|
|
Çocuk korkuları
Korku her yaşta görülen, insanları uyaran ve kendilerini korumalarını sağlayan mekanizmalardan biridir. Görünen, görünmeyen, bilinmeyen şeylere karşı hissedilebilir. Eğer yaşamı sürdürmeyi zorlaştırmaya, yapılması gerekenleri engellemeye başlamışsa sorun haline gelmiş demektir. Gelişimsel olarak, her dönemin kendine özgü korkuları vardır. Genellikle bilinmeyen, tanınmayan ve yeni olan şeyler korku yaratır. Bu nedenle küçük yaşlarda, korkular daha fazladır.

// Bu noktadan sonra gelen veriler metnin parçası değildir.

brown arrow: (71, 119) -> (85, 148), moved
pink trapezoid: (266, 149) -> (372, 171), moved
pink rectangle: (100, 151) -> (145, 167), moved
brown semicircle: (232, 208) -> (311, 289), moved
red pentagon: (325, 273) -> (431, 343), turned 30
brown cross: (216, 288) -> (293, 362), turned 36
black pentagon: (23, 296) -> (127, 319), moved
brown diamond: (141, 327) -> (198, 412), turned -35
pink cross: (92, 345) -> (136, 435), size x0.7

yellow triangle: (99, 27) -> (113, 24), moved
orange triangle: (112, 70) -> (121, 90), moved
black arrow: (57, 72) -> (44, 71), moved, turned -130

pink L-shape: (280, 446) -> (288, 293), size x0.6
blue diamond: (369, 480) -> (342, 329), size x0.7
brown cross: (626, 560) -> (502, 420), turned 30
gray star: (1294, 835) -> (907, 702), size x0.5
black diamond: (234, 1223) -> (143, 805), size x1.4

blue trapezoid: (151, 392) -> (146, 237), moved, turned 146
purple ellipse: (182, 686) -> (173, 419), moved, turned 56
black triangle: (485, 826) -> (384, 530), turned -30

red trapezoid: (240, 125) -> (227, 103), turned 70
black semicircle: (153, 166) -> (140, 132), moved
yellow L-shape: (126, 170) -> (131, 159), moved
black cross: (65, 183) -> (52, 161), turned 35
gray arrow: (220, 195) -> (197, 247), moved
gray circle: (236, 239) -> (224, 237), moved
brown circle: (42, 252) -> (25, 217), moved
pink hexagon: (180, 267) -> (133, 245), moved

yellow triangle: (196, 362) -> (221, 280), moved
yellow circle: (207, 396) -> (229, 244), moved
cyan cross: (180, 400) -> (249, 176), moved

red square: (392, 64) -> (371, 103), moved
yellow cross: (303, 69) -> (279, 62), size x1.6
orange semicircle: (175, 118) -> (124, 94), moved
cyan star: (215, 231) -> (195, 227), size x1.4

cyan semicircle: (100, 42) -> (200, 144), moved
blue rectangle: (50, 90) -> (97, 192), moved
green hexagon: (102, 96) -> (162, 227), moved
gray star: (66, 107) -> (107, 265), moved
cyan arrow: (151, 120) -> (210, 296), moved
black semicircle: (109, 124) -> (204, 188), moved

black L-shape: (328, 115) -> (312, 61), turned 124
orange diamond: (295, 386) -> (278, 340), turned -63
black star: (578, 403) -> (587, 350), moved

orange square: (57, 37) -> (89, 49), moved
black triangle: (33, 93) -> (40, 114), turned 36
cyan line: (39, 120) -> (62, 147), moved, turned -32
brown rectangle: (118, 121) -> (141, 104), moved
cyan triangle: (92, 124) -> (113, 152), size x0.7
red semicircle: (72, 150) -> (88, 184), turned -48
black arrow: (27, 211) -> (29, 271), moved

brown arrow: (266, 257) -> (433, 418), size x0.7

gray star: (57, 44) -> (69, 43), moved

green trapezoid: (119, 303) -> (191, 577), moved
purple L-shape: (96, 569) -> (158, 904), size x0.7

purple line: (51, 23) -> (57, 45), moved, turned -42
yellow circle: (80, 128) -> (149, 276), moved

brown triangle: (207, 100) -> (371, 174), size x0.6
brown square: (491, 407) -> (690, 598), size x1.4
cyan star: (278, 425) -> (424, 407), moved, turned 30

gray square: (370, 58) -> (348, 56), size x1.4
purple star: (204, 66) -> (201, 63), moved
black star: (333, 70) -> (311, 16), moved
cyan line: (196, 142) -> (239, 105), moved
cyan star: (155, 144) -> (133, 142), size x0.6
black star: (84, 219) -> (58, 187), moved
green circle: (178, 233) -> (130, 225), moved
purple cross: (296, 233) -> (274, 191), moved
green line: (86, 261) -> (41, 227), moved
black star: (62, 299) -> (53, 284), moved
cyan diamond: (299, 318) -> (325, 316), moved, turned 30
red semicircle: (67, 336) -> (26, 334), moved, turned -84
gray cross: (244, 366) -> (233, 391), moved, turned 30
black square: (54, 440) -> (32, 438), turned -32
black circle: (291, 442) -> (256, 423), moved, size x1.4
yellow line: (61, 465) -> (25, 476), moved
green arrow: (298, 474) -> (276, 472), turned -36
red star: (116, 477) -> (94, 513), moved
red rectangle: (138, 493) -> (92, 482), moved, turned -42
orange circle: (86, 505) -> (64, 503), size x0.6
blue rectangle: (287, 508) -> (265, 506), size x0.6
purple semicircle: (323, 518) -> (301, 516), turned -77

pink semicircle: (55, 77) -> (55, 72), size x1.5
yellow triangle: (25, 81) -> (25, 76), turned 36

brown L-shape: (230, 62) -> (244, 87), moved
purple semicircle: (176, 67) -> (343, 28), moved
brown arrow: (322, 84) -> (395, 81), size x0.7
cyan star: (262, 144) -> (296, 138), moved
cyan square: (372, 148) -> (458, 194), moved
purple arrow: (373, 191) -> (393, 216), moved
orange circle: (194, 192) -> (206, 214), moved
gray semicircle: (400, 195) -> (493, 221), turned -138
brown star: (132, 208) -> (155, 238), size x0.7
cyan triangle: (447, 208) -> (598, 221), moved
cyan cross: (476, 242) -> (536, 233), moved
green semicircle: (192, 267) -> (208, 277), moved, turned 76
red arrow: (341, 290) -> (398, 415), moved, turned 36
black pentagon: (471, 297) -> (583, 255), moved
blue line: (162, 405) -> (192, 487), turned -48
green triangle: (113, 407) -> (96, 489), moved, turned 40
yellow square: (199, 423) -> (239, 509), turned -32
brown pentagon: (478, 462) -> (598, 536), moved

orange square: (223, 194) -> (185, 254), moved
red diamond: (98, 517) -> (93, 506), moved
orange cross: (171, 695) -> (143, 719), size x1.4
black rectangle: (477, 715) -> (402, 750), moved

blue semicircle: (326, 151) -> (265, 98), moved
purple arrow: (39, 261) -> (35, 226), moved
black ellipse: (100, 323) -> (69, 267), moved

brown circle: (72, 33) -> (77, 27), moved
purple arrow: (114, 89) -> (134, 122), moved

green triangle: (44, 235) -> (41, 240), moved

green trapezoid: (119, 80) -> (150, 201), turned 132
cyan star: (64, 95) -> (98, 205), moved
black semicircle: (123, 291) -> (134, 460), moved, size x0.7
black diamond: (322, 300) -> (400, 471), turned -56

KORKULARI YAŞAYARAK VE ÖĞRENEREK BÜYÜMEK Bebeklik döneminde korkular çok fazladır. Acıkması, susaması, ortamın değişmesi, değişik bir yüz, ıslaklık gibi doğal olaylar bile bebeklerde korku yaratabilir. Bu doğal olaylar tanındıkça ve gereksinimler karşılandıkça korkular da azalır. 12-36 aylık dönemlerde bu korkular değişir. Her türlü yüksek ses, elektrikli aletlerin çalışmaları, gök gürültüsü ve gölge gibi tanımadığı yansımalardan korkan bir çocuğumuz olur. Ona bunlardan korkmamasını söylemek sorunu çözmez. Tanıdıkça, anladıkça bu korkular azalır. Üç yaşa gelen çocuğun hayal dünyasının artmasıyla, korkuları da artar. Öcüler, canavarlar, hırsız, dilenci, karanlık ve yalnız kalma, terk edilme endişesi, en bilinen korkulardır. Karanlıkta havalanan bir perdeden, korkunç öcüler ve canavarlar yaratan çocuklar, sadece gelişim dönemlerini yaşamaktadır. Eğer o korkuları desteklemezsek, sorun haline gelmez ve gelişimle geçer. Ama çocuğu kontrol etme adına bu korkuları destekler, onları devamlı tehdit unsuru olarak kullanırsak, çocuğunda bizimde yardıma ihtiyacımız var demektir. Oysa onlar korkularını yaşayarak tanıyacak,öğrenecek ve büyüyeceklerdir.
BENİ ÜZERSEN ALIP BAŞIMI GİDERİM! "Yaramazlık yaparsan öcü gelecek", "Oraya git de dilenciler seni kaçırsın", "Yemeğini yemezsen seni canavarlara veririm..." Bunlar kolay kullandığımız cümlelerdir. Disiplin sağlama adına, çocuğa isteklerimizi yaptırma uğruna korkak bir çocuk ve erişkin yetiştirip, sonra da yaptığımızın farkında olmadan yakınırız. Beklemekten sıkılmış ve söylenen çocuğa "Bak doktor teyze kızdı, şimdi iğne yapacak sana!" dedikten sonra, çocuğun doktordan ve iğneden korkmasını garipsemek, içeride sakince muayene olup, doktorunu sevmesini ummak hayalciliktir. Daha kötüsü, 6 aylıktan sonra başlayan ve gittikçe azalan anne babadan ayrı kalma korkusunu, ayrılık kaygısını desteklemek, "Beni üzersen alıp başımı giderim" diyerek çocuğumuza bizi yitirme korkusu verdikten sonra, bizsiz hiçbir şey yapmadığından, uyumadığından, okula gitmediğinden yakınmaktır. Ama belki de en korkuncu, istediğimizi yapmadığı, uslu durmadığı zaman onu sevmeyeceğimizi söylemek, çocuğumuzu sevgimizi yitirme korkusuyla terbiye etmeye çalışmaktır.
***
Gördüğünüz gibi, 'korkak çocuk' yetiştirmek çok zor değil. Eğer bunu istemiyorsak, daha cesur çocuklar özlüyorsak, önce bizim korkularımızdan arınmamız, tüm bunlara gerek duymadan disiplin verecek kadar yeterli olduğumuza inanmamız gerekiyor.